Bir hanım şarkıcı, bir klipte aynada makyaj yapıyor. Ancak,
eğer bir makyaj yapan parodisi yapılsaydı, ancak öyle mükemmel olabilirdi ama
kendisinin veya klibinin tasarımcısının özeleştiri gibi bir yönelimi yok
kuşkusuz, yalnızca şekil yapıyorlar.
Bir şarkıyı söyleyen şarkıcı, onu bir de (her ne demekse)
akustik olarak seslendiriyor. Tabii o zaman da şarkıda ses yerlerde sürünüyor.
Daha da ironiği, yine başka bir şarkıda eşlikçi olan vokalistin özgün tınısı,
tam da öbür şarkının ses renginin aynısı. Yine burada, asla ve kata duble
özeleştiri amacı yok, kendilerince dürüstlük eyliyorlar..
“X. boşanıyormuş, mıçtık, geliyor şarkılar’ karikatüründe
olduğu gibi, her ayrılan ayrılık şarkıları yapıyor oldu güzide ülkemizde.
Besteci-şarkıcı ayrılmasında, bestelediği şarkıları
seslendiren erkek bestecinin sesi, şarkıda yerlerde sürünüyor.
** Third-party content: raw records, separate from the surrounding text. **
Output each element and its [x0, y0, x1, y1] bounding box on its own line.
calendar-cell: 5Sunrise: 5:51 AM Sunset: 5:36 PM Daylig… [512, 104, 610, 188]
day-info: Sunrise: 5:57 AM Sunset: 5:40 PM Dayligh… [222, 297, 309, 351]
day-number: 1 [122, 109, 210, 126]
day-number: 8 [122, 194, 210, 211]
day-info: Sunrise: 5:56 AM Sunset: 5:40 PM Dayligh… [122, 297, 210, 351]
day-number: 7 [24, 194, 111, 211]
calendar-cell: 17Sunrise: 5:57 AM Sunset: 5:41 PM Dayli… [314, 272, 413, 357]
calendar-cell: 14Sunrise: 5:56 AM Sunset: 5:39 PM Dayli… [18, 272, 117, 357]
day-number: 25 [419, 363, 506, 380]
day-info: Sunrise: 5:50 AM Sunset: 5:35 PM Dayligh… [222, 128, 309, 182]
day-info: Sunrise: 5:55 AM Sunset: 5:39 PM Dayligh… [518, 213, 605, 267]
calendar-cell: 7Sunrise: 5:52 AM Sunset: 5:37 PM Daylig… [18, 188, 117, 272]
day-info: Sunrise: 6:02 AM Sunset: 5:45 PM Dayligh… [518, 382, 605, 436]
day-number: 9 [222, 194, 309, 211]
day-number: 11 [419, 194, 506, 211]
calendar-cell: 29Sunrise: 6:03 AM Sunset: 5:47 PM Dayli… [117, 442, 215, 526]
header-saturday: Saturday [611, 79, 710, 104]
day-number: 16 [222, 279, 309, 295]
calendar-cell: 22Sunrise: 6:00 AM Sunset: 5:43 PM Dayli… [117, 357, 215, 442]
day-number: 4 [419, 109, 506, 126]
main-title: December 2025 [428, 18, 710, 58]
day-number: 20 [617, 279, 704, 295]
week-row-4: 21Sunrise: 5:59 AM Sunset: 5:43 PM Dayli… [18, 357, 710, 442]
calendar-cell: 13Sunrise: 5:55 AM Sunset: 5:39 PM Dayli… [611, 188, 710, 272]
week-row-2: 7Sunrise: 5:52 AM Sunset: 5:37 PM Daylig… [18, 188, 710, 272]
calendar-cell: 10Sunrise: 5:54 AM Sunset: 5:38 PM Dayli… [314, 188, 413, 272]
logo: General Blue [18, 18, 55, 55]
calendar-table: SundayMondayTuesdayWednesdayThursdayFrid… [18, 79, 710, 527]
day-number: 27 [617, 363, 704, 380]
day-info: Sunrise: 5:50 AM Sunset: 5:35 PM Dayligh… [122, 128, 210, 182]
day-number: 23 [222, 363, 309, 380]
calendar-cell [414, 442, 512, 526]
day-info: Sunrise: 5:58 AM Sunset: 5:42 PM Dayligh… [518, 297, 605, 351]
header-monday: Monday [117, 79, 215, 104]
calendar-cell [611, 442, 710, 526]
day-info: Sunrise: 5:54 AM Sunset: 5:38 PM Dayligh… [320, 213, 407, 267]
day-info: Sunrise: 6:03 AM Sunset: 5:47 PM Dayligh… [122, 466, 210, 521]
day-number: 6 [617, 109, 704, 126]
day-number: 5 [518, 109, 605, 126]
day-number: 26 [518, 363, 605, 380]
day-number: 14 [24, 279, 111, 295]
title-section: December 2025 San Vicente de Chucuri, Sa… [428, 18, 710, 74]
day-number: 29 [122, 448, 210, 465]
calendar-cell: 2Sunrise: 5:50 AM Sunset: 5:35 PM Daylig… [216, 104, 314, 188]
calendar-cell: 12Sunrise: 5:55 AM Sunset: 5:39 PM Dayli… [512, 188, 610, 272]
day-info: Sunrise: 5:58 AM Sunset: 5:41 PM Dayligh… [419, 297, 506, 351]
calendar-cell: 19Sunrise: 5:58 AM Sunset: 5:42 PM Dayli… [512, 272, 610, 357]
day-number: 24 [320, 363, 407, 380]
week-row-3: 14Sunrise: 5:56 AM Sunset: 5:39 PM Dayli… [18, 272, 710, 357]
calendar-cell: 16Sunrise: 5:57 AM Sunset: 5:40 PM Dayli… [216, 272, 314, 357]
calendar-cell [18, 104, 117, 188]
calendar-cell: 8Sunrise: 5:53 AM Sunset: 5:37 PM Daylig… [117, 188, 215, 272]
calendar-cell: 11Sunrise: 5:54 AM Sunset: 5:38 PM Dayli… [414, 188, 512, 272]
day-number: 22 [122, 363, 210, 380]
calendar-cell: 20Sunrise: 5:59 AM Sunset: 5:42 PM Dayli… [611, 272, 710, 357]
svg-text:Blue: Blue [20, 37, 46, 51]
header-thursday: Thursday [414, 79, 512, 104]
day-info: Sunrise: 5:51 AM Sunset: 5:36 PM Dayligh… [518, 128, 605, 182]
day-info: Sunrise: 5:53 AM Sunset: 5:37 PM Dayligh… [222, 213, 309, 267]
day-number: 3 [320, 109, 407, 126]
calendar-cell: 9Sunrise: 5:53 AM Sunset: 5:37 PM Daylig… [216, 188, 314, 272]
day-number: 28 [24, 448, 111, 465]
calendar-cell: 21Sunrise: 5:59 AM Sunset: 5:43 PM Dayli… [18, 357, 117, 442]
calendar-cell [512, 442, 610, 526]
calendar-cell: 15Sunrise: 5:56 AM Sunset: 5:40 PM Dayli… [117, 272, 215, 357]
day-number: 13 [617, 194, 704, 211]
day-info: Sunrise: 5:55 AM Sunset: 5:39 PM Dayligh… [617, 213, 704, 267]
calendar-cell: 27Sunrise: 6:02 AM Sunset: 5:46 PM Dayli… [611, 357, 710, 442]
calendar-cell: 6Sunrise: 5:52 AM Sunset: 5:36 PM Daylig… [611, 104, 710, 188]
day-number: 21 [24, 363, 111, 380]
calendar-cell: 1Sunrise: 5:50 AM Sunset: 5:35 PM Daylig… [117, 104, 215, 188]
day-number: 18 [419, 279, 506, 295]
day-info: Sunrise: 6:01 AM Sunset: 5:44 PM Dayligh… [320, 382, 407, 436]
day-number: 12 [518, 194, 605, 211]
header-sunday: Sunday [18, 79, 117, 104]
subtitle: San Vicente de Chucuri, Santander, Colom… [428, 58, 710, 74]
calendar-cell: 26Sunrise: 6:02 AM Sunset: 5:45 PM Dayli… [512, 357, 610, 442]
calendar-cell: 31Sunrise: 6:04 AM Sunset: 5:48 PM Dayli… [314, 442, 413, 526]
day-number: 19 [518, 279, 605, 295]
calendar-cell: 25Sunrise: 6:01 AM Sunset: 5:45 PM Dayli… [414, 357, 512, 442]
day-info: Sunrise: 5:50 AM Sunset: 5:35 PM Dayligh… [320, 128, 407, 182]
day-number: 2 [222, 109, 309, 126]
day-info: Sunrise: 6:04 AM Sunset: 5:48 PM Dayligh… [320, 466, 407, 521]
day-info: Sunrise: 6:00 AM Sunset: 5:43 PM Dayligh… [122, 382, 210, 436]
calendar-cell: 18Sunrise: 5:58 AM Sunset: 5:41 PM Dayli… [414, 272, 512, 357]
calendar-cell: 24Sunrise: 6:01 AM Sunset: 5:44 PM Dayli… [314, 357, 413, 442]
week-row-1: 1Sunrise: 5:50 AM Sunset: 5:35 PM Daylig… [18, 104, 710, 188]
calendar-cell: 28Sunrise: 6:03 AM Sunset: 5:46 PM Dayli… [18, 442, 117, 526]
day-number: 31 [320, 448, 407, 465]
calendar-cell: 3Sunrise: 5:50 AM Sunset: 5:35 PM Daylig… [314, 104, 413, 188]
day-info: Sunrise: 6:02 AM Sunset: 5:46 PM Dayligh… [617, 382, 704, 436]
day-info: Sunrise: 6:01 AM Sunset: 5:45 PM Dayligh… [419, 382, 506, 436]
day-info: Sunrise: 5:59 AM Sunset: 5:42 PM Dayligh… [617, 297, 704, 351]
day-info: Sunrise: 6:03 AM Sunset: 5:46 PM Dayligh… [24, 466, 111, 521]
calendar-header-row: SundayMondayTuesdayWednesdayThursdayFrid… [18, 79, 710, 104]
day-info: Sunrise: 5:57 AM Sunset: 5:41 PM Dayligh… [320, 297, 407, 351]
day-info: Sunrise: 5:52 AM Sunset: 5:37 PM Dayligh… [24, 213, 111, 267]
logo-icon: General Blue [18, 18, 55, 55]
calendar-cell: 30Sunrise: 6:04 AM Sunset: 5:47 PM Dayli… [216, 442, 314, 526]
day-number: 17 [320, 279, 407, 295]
Onun ayrıldığı
partneri kadın şarkıcı ise, dizine düzmüş selülitleriyle, tazecik rolünde
kıvırtarak raksediyor.
Buradaki gözlem-saptama şu:
İnsanlar o denli dağıttı ki ne kantar kaldı, ne de topuz.
Ancak, tarihin gürz topuzu orada Demokles’in kılıcı gibi bekliyor. Yeri ve
zamanı gelince çakıveriyor.
Yani, biz ne kulağının arkası nasır bağlamış şarkıcılar
gördük son 40 yılda. Her 5 yılda, tarihin kuburu ve kabiri yepisyeni
onlarcasıyla hafriyat niyetine doluyor habire...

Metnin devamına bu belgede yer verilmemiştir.